_What you should do_
Only those lines in the data below from the line containing "For example, when" through the line containing "Your search returned 0 results", both included, should be restated word for word.

[Dataset entries]
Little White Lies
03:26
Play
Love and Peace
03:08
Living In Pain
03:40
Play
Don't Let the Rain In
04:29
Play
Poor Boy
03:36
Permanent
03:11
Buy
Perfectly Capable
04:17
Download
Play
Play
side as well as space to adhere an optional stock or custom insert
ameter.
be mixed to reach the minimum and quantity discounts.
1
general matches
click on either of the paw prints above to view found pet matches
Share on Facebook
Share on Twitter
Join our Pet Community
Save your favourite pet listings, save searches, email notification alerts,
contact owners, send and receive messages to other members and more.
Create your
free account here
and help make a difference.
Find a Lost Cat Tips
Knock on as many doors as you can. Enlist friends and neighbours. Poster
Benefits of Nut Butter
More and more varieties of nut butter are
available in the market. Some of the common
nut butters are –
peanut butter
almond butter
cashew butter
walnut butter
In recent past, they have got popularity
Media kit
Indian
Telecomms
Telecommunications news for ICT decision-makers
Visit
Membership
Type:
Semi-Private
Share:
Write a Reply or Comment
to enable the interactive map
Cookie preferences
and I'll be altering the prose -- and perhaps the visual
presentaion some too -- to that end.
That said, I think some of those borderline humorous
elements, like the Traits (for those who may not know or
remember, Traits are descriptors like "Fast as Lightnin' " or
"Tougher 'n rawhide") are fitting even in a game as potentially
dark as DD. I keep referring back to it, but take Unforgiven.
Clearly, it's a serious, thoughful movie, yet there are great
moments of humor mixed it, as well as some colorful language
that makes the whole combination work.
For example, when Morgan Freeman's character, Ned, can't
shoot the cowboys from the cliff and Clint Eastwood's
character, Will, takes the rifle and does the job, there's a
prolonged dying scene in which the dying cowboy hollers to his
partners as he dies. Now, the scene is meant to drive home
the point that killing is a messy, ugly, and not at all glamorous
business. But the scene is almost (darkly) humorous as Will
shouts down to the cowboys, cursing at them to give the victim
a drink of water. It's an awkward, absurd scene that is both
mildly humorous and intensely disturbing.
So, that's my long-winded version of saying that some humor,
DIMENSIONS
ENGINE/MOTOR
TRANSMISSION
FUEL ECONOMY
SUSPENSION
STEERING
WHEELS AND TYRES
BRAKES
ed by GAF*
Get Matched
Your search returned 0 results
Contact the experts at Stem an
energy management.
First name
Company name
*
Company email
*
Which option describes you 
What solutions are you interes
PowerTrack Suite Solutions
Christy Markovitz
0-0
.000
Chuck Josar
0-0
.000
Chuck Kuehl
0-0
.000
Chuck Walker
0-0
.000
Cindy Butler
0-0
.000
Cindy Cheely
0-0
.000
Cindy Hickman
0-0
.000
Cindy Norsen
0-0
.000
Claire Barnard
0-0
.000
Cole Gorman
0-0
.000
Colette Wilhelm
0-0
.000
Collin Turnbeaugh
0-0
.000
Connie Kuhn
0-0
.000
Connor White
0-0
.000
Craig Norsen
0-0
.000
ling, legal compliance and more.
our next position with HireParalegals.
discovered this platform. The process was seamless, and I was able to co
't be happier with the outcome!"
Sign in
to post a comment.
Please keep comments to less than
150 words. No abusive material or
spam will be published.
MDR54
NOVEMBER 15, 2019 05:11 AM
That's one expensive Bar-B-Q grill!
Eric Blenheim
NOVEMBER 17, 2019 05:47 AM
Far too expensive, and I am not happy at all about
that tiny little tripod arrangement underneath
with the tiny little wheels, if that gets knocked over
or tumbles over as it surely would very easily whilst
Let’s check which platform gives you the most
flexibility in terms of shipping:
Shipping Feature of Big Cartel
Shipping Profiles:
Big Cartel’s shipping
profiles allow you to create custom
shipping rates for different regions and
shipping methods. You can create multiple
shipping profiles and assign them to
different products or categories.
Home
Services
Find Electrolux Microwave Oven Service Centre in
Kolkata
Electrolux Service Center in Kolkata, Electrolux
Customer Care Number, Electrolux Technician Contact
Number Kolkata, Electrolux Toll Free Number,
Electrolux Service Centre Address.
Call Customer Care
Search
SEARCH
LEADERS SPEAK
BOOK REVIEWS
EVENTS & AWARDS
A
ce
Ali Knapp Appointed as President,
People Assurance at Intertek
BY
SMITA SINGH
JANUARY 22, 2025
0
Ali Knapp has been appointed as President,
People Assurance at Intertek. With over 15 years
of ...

_Task answer_
For example, when Morgan Freeman's character, Ned, can't
shoot the cowboys from the cliff and Clint Eastwood's
character, Will, takes the rifle and does the job, there's a
prolonged dying scene in which the dying cowboy hollers to his
partners as he dies. Now, the scene is meant to drive home
the point that killing is a messy, ugly, and not at all glamorous
business. But the scene is almost (darkly) humorous as Will
shouts down to the cowboys, cursing at them to give the victim
a drink of water. It's an awkward, absurd scene that is both
mildly humorous and intensely disturbing.
So, that's my long-winded version of saying that some humor,
DIMENSIONS
ENGINE/MOTOR
TRANSMISSION
FUEL ECONOMY
SUSPENSION
STEERING
WHEELS AND TYRES
BRAKES
ed by GAF*
Get Matched
Your search returned 0 results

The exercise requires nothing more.